Also the Bulgarian population is already reducing at 0.5% per year, which compares with a 'mere' 0.2% in Germany where, as we know, there is a severe problem as a consequence.

The best possibility Bulgaria has is to generate such a high level of economic growth (like Spain has done) that you can attract massive inward migration to correct in some way the problems with your pyramid structure.

But this isn't going to be easy since Turkey, for example, which could easily in the past have furnished sustained migration for you, no longer exports many migrants and has a high rate of economic growth itself.

The best strategy will definitely be to go for high rates of economic growth and attempt to attract large numbers of young migrants to work in the new industries and services you hope to create. The key issues are obviously administrative transparency and a modern democratic environment to attract the necessary investment. It looks like an uphill struggle to me but I certainly wish you well.

Georgi Angelov said...

It was never in the history of Bulgaria a period of 9 years of economic growth. Even when population was increasing.
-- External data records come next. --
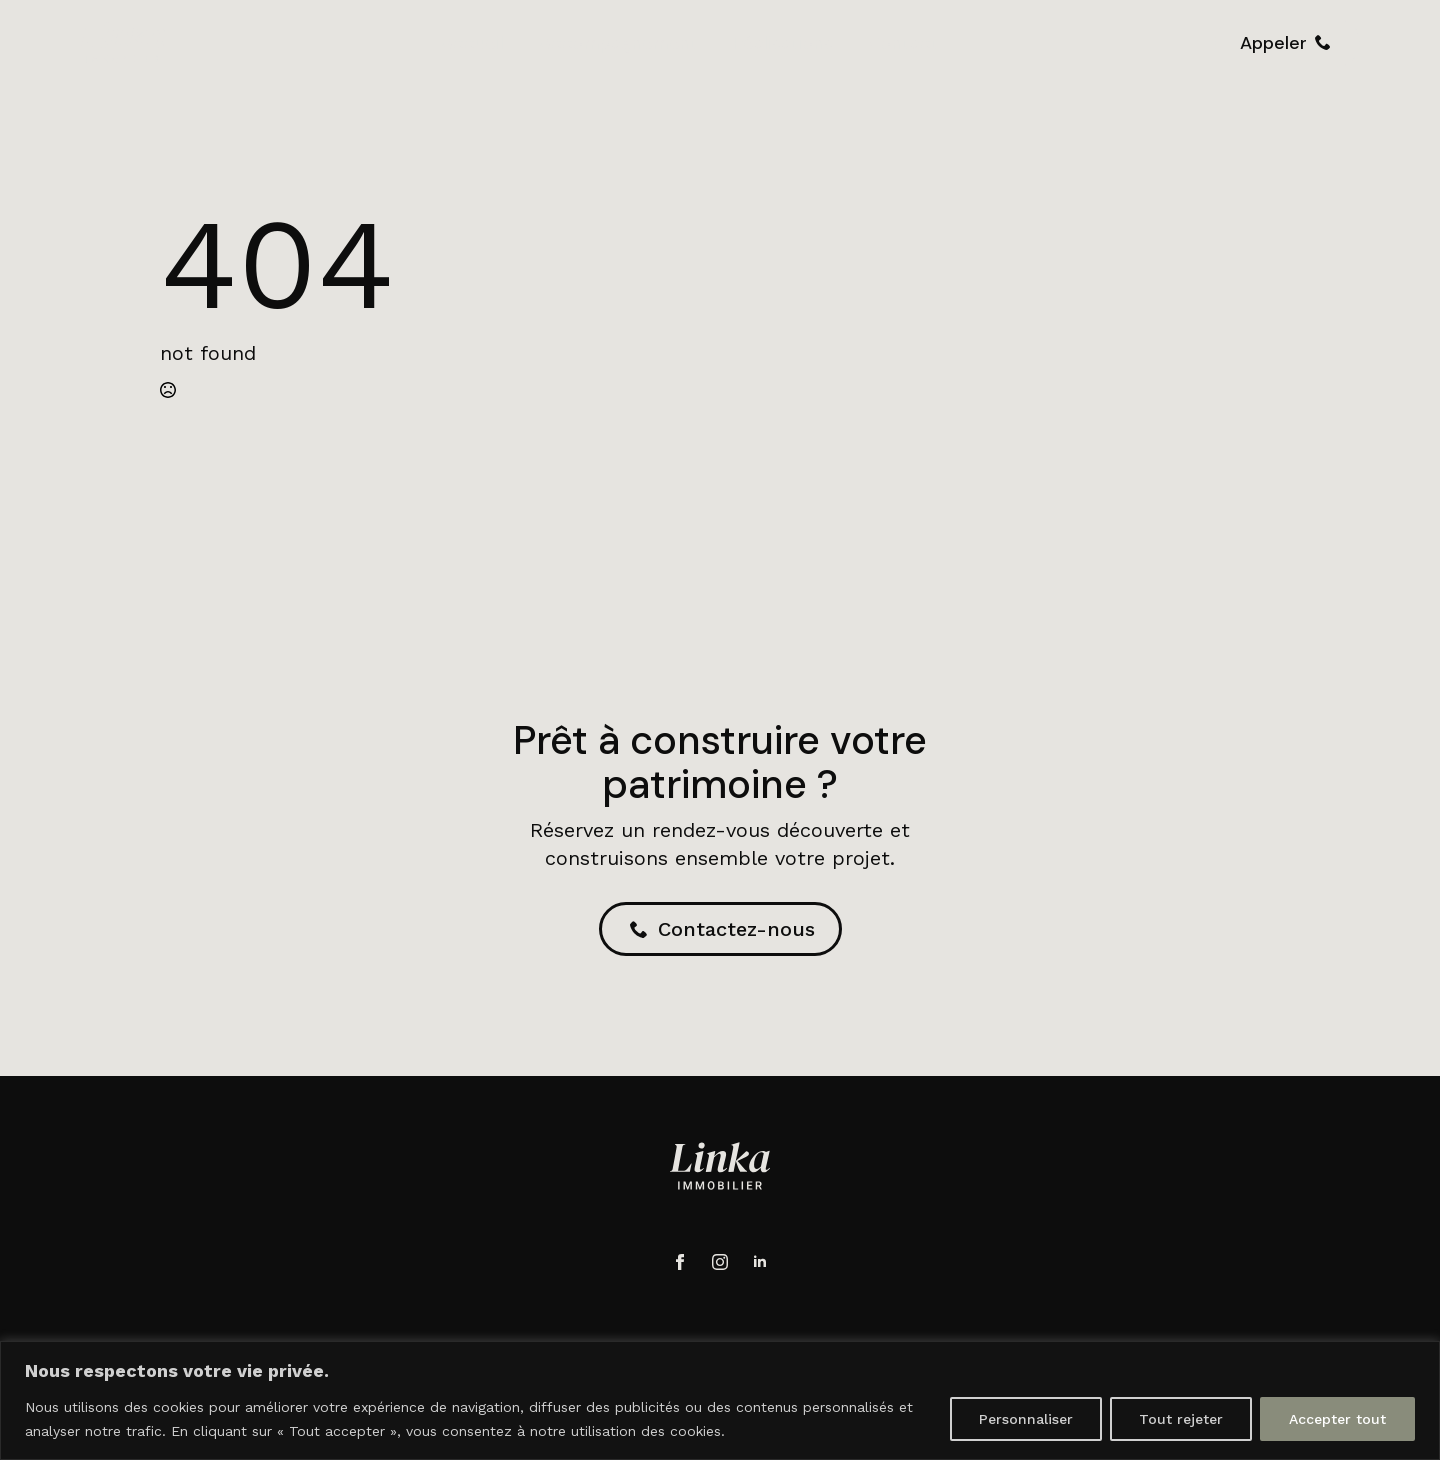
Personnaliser (1026, 1419)
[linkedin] (760, 1262)
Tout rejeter (1181, 1419)
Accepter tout (1337, 1419)
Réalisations (783, 43)
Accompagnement (618, 43)
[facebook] (680, 1262)
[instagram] (720, 1262)
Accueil (472, 43)
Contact (903, 43)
So I would say that not only population matters, but economic policy also.

Pension was destroyed, but we hit the low point some time ago and, unluke Germany, things are only improving after that. In Germany the working/pensioners ratio is deteriorating, in Bulgaria it's improving (more people work, less people are pensioners).

7-8-9 years ago salaries were very low, pensions - extremely low, unemployment - increasing. Since then incomes are only increasing as well as employment.

These are 2 very important things - the low point is past both in economy and in working/not-working ratio.

The government debt was 120% of GDP in 1996 it is now 4 times lower at about 30% of GDP. Bulgarian government runs the highest budget surplus in Europe. Two achievements not so common in either West or East Europe, and Germany and Poland are not good examples.

I know everything can be ruined - I haved lived in the 1996 hyperinflation. But that is far more difficult today, although the same party is in power (but in coalition this time). Today the economy is private - huge difference, I can attest.

Edward said...


I can feel the sentiments in your comment, and I appreciate why they are there. I am glad you are optimistic, and I'm sure optimism is important.

I am also sure that things are much better in Bulgaria, probably better than they ever have been.

"I would say that not only population matters, but economic policy also."

I absolutely agree. I only stress the demographic things because most people know economic policy is important, buy many often aren't aware of the demographic dynamics which are also often involved.

As I said I welcome Bulgaria into the EU. I know this is important to a lot of people. I also know that getting the criminal element under control is important, but this can probably be better done once you are in. So I hope they let you join in January 2007.

As to the future, we will see. Obviously if you can grow sufficiently to attract migrants your prospects will be better. Please stick around and keep commenting. This blog is here for the long haul, and all valid points of view are welcome.

Good luck, and go easy on the Rakia :).